Once you taste it, and especially when you learn about all its benefits, the biggest question about forbidden rice might be: Why on Earth forbid it?
Legend has it that this Chinese black rice got its name because it was so nutritionally beneficial that only the emperors were allowed to eat it. That was then, this is now, and you can find the stuff at your friendly neighborhood Whole Foods Market, among other places.
It has all the good fiber of brown rice, but that black (really dark-purple) hue indicates the presence of so much more: the antioxidants known as anthocyanins that are also in blueberries, acai and grapes (but without the sugar).
Enough about nutrition. It’s also stunning on a plate and delicious on the palate — nutty, even a little fruity. And it cooks in a half-hour, a quarter to half the time it takes to wrestle brown rice to doneness.
How to use it?

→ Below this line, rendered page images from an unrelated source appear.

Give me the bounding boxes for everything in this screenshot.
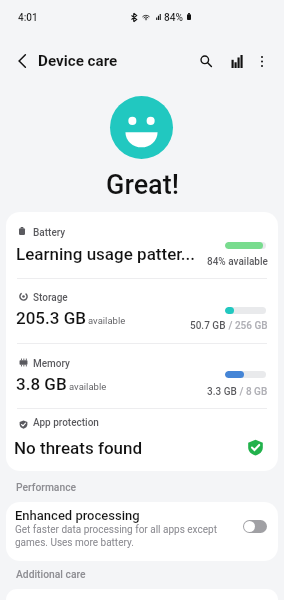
staticText: 3.8 GB bbox=[16, 374, 67, 394]
staticText: / 256 GB bbox=[226, 320, 268, 332]
staticText: 84% available bbox=[207, 256, 268, 268]
staticText: App protection bbox=[33, 417, 99, 429]
staticText: 205.3 GB bbox=[16, 308, 86, 328]
staticText: / 8 GB bbox=[237, 386, 268, 398]
staticText: 4:01 bbox=[18, 12, 38, 24]
staticText: Great! bbox=[106, 169, 179, 201]
button[interactable]: Enhanced processing bbox=[243, 520, 267, 533]
staticText: games. Uses more battery. bbox=[15, 537, 245, 549]
staticText: Storage bbox=[33, 292, 68, 304]
staticText: Learning usage patter... bbox=[16, 244, 196, 264]
staticText: No threats found bbox=[14, 438, 143, 458]
staticText: 84% bbox=[164, 12, 184, 24]
button[interactable]: Usage statistics bbox=[223, 48, 249, 74]
staticText: Device care bbox=[38, 52, 118, 70]
staticText: available bbox=[69, 381, 107, 392]
button[interactable]: Search bbox=[193, 48, 219, 74]
button[interactable]: Storage bbox=[6, 279, 278, 343]
staticText: Memory bbox=[33, 358, 70, 370]
staticText: Battery bbox=[33, 227, 66, 239]
staticText: Performance bbox=[16, 481, 77, 493]
staticText: 3.3 GB bbox=[207, 386, 237, 398]
button[interactable]: Memory bbox=[6, 344, 278, 408]
staticText: 50.7 GB bbox=[190, 320, 226, 332]
button[interactable]: Battery bbox=[6, 212, 278, 278]
button[interactable]: App protection bbox=[6, 409, 278, 471]
button[interactable]: More options bbox=[249, 48, 275, 74]
staticText: Additional care bbox=[16, 568, 86, 580]
staticText: Enhanced processing bbox=[15, 508, 140, 523]
staticText: Get faster data processing for all apps … bbox=[15, 524, 245, 536]
button[interactable]: Enhanced processing bbox=[6, 502, 278, 561]
button[interactable]: Navigate up bbox=[9, 48, 35, 74]
staticText: available bbox=[88, 315, 126, 326]
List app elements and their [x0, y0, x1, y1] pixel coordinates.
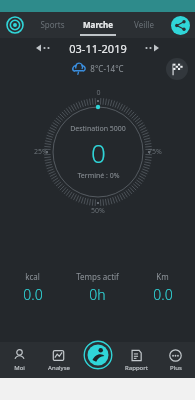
staticText: Moi	[14, 364, 25, 372]
staticText: 0	[91, 135, 106, 170]
button[interactable]: Objectifs	[166, 58, 188, 80]
staticText: Rapport	[125, 364, 148, 372]
staticText: 8°C-14°C	[90, 63, 124, 74]
button[interactable]: Temps actif	[65, 268, 130, 306]
button[interactable]: Jour suivant	[141, 40, 161, 56]
button[interactable]: 0	[34, 88, 162, 216]
button[interactable]: Profil	[5, 15, 25, 35]
staticText: Marche	[83, 19, 113, 30]
staticText: 0.0	[23, 285, 43, 304]
button[interactable]: Moi	[0, 342, 39, 378]
staticText: 25%	[34, 147, 48, 157]
button[interactable]: kcal	[0, 268, 65, 306]
button[interactable]: Km	[130, 268, 195, 306]
button[interactable]: Partager	[171, 16, 190, 35]
staticText: 03-11-2019	[69, 41, 127, 56]
staticText: Destination 5000	[70, 124, 126, 134]
button[interactable]: Démarrer	[83, 340, 113, 370]
staticText: 75%	[148, 147, 162, 157]
button[interactable]: 8°C-14°C	[0, 58, 195, 78]
button[interactable]: Veille	[124, 12, 164, 38]
staticText: Temps actif	[76, 271, 119, 282]
staticText: 50%	[91, 206, 105, 216]
staticText: Veille	[134, 19, 154, 30]
staticText: Sports	[40, 19, 65, 30]
staticText: 0h	[89, 285, 106, 304]
button[interactable]: Jour précédent	[34, 40, 54, 56]
staticText: 0.0	[153, 285, 173, 304]
staticText: 0	[96, 88, 101, 98]
button[interactable]: Plus	[156, 342, 195, 378]
staticText: Plus	[170, 364, 182, 372]
button[interactable]: Rapport	[117, 342, 156, 378]
staticText: Terminé : 0%	[77, 171, 120, 181]
button[interactable]: Marche	[78, 12, 118, 38]
staticText: kcal	[25, 271, 40, 282]
staticText: Analyse	[48, 364, 70, 372]
button[interactable]: Sports	[32, 12, 72, 38]
button[interactable]: Analyse	[39, 342, 78, 378]
staticText: Km	[156, 271, 169, 282]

Well, it can do anything other rices can do, but it has a particularly nice, somewhat chewy texture, which to my mind makes it perfect for stir-frying, especially with other hearty ingredients. I spied a treatment for such in the new “Cooking With an Asian Accent” by Ying Chang Compestine (Houghton Mifflin Harcourt, 2014) that combines the rice with egg, mushrooms, almonds and a little ham. I subbed tofu for the ham, naturally, but the dish didn’t shine until I sprinkled on the garnish: almonds, scallions and, surprisingly, dried cranberries.
You might not think they’d work, but they do. As does the rice. Nothing this good should be the sole province of royalty.